The practical question with local AI models is not whether your machine can run them — most can. It is which model runs fast enough to actually be useful. Here is what works.
The practical question when it comes to local AI models is not whether your machine can run them. Most can. It is which model runs fast enough to be worth using. I built Oracle VII around Ollama, which handles the model management and inference side. Getting started takes a few commands.
# Install Ollama from ollama.com, then: ollama pull phi3 # 2.3B params — fast on almost anything ollama pull mistral # 7B params — good quality, needs ~8GB RAM ollama pull llama3 # 8B params — best quality/speed balance ollama serve # start the local server
On a machine with no dedicated GPU (integrated Intel graphics), phi3 is the practical choice. Responses come in at roughly 10 to 15 tokens per second, which is fast enough for real back-and-forth conversation. Mistral drops to around 4 to 6 tokens per second on the same hardware, which starts to feel slow but is fine for one-off queries where you are not waiting on a response.
If you have an older Nvidia GPU (GTX 1060 or newer) you will get GPU offloading and things get significantly faster. Ollama handles this automatically if CUDA is available.

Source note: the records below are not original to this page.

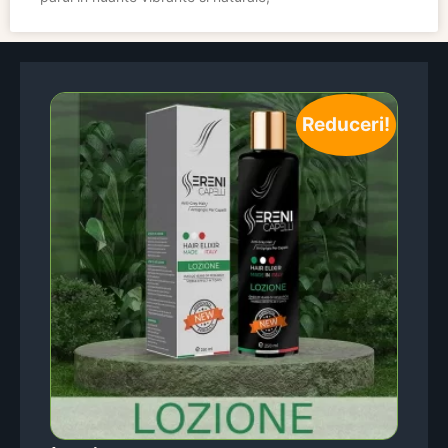
Reduceri!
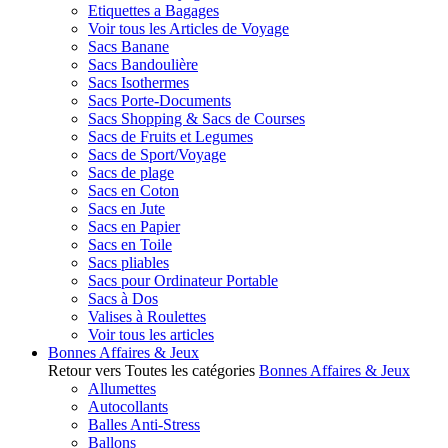
Etiquettes a Bagages
Voir tous les Articles de Voyage
Sacs Banane
Sacs Bandoulière
Sacs Isothermes
Sacs Porte-Documents
Sacs Shopping & Sacs de Courses
Sacs de Fruits et Legumes
Sacs de Sport/Voyage
Sacs de plage
Sacs en Coton
Sacs en Jute
Sacs en Papier
Sacs en Toile
Sacs pliables
Sacs pour Ordinateur Portable
Sacs à Dos
Valises à Roulettes
Voir tous les articles
Bonnes Affaires & Jeux
Retour vers Toutes les catégories
Bonnes Affaires & Jeux
Allumettes
Autocollants
Balles Anti-Stress
Ballons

The thing I keep coming back to when using Oracle VII is that it is just fundamentally different to use a model where nothing leaves your machine. No rate limits, no API costs, no terms of service to worry about, no context being logged somewhere. You can be experimental with it in a way you cannot with an API service.
The SQLite knowledge base in Oracle VII stores things you tell it to remember and can retrieve them in future sessions. It is not magic — it is keyword search over stored notes — but it is useful for building up context about ongoing projects without re-explaining everything each session.